(Page images and extracted text)
-- Opening Marker --
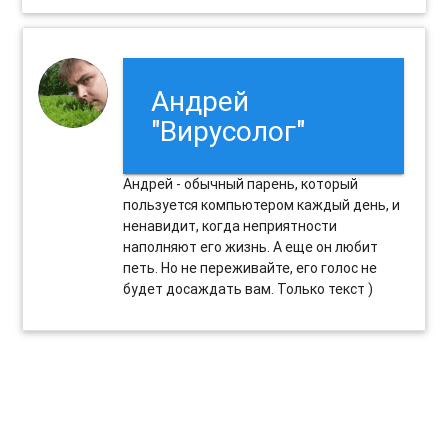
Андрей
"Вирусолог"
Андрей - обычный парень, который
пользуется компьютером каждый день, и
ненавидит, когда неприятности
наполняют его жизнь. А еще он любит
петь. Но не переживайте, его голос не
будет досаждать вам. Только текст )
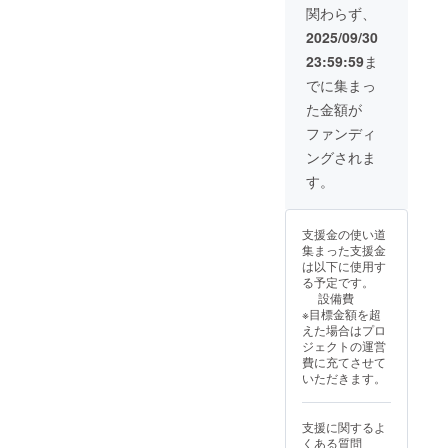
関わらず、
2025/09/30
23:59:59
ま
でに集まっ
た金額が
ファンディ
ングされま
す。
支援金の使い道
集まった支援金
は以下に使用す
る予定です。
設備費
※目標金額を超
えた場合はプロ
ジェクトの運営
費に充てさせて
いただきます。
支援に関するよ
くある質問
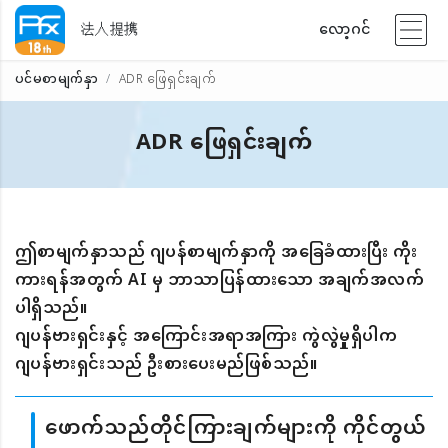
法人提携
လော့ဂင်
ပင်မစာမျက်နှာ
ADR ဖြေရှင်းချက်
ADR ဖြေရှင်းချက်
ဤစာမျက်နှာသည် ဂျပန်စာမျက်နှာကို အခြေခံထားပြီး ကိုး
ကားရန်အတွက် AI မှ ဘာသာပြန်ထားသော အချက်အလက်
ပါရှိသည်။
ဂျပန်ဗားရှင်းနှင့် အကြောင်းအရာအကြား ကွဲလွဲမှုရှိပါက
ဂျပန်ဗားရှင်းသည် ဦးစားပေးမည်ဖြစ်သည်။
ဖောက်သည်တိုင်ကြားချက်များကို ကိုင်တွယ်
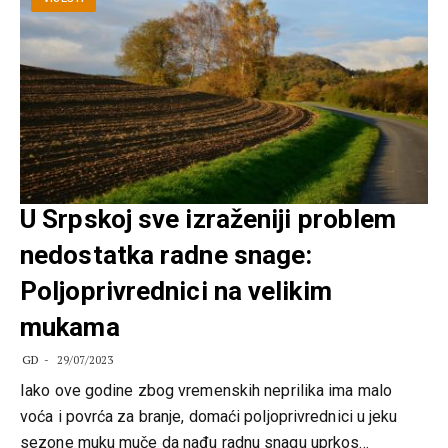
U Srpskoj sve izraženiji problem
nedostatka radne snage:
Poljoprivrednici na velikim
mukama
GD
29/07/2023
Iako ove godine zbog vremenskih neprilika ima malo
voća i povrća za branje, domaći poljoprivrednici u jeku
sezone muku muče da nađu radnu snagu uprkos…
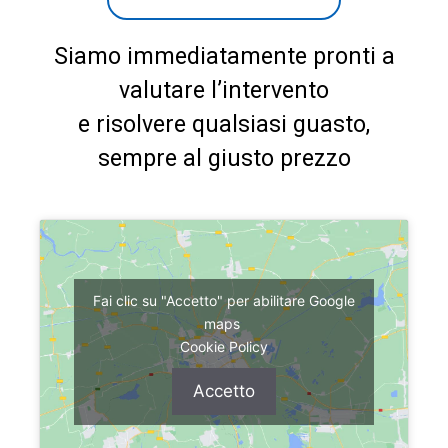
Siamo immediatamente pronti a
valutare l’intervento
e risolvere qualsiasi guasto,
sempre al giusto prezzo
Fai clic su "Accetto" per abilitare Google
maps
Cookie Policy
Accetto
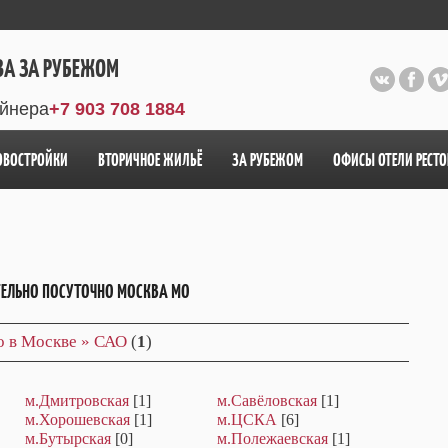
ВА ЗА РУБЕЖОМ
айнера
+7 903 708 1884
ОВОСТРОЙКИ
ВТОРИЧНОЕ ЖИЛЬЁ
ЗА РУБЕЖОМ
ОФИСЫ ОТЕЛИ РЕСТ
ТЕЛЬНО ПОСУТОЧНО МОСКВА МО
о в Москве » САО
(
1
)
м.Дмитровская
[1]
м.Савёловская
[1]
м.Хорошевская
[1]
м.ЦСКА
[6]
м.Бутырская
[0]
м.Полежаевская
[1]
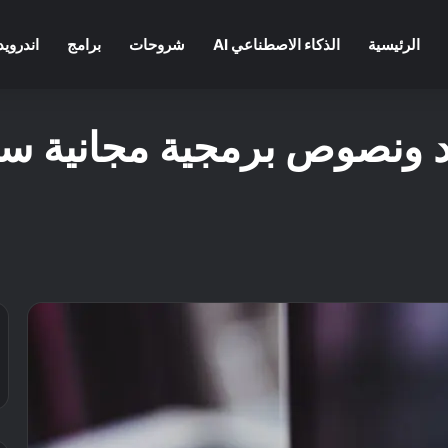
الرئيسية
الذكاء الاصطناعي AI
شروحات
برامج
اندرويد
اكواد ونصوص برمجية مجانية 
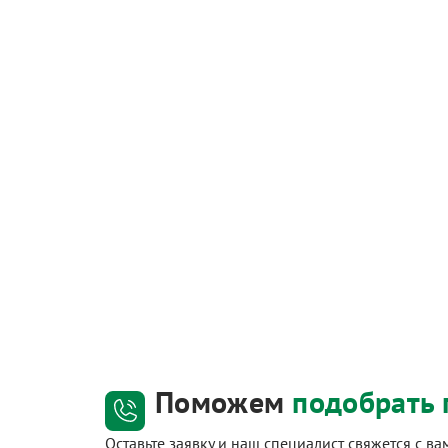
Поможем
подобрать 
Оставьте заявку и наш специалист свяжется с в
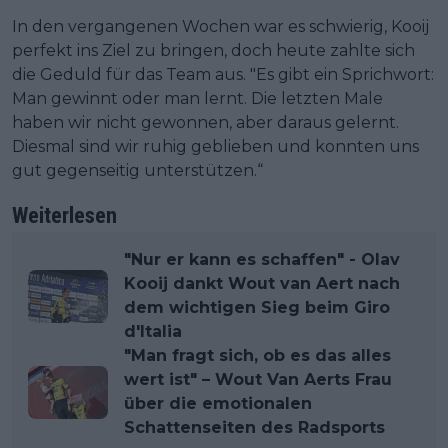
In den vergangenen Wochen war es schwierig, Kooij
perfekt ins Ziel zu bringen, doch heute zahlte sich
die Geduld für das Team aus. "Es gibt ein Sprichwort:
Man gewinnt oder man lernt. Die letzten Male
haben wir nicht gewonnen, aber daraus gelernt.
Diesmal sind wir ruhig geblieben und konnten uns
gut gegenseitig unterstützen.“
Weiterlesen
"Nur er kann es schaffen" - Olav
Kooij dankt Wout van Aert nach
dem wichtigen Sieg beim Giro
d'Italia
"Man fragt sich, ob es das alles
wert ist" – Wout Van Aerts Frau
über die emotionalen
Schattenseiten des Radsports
-- Closing Marker --
TASK DETAILS >> Return an exact transcription of the entries above, excluding each image.

SOLUTION FOR THIS EXERCISE >>
Андрей
"Вирусолог"
Андрей - обычный парень, который
пользуется компьютером каждый день, и
ненавидит, когда неприятности
наполняют его жизнь. А еще он любит
петь. Но не переживайте, его голос не
будет досаждать вам. Только текст )
関わらず、
2025/09/30
23:59:59
ま
でに集まっ
た金額が
ファンディ
ングされま
す。
支援金の使い道
集まった支援金
は以下に使用す
る予定です。
設備費
※目標金額を超
えた場合はプロ
ジェクトの運営
費に充てさせて
いただきます。
支援に関するよ
くある質問
法人提携
လော့ဂင်
ပင်မစာမျက်နှာ
ADR ဖြေရှင်းချက်
ADR ဖြေရှင်းချက်
ဤစာမျက်နှာသည် ဂျပန်စာမျက်နှာကို အခြေခံထားပြီး ကိုး
ကားရန်အတွက် AI မှ ဘာသာပြန်ထားသော အချက်အလက်
ပါရှိသည်။
ဂျပန်ဗားရှင်းနှင့် အကြောင်းအရာအကြား ကွဲလွဲမှုရှိပါက
ဂျပန်ဗားရှင်းသည် ဦးစားပေးမည်ဖြစ်သည်။
ဖောက်သည်တိုင်ကြားချက်များကို ကိုင်တွယ်
U Srpskoj sve izraženiji problem
nedostatka radne snage:
Poljoprivrednici na velikim
mukama
GD
29/07/2023
Iako ove godine zbog vremenskih neprilika ima malo
voća i povrća za branje, domaći poljoprivrednici u jeku
sezone muku muče da nađu radnu snagu uprkos…
Siamo immediatamente pronti a
valutare l’intervento
e risolvere qualsiasi guasto,
sempre al giusto prezzo
Fai clic su "Accetto" per abilitare Google
maps
Cookie Policy
Accetto
ВА ЗА РУБЕЖОМ
айнера
+7 903 708 1884
ОВОСТРОЙКИ
ВТОРИЧНОЕ ЖИЛЬЁ
ЗА РУБЕЖОМ
ОФИСЫ ОТЕЛИ РЕСТ
ТЕЛЬНО ПОСУТОЧНО МОСКВА МО
о в Москве » САО
(
1
)
м.Дмитровская
[1]
м.Савёловская
[1]
м.Хорошевская
[1]
м.ЦСКА
[6]
м.Бутырская
[0]
м.Полежаевская
[1]
الرئيسية
الذكاء الاصطناعي AI
شروحات
برامج
اندرويد
اكواد ونصوص برمجية مجانية 
Поможем
подобрать 
Оставьте заявку и наш специалист свяжется с в
In den vergangenen Wochen war es schwierig, Kooij
perfekt ins Ziel zu bringen, doch heute zahlte sich
die Geduld für das Team aus. "Es gibt ein Sprichwort:
Man gewinnt oder man lernt. Die letzten Male
haben wir nicht gewonnen, aber daraus gelernt.
Diesmal sind wir ruhig geblieben und konnten uns
gut gegenseitig unterstützen.“
Weiterlesen
"Nur er kann es schaffen" - Olav
Kooij dankt Wout van Aert nach
dem wichtigen Sieg beim Giro
d'Italia
"Man fragt sich, ob es das alles
wert ist" – Wout Van Aerts Frau
über die emotionalen
Schattenseiten des Radsports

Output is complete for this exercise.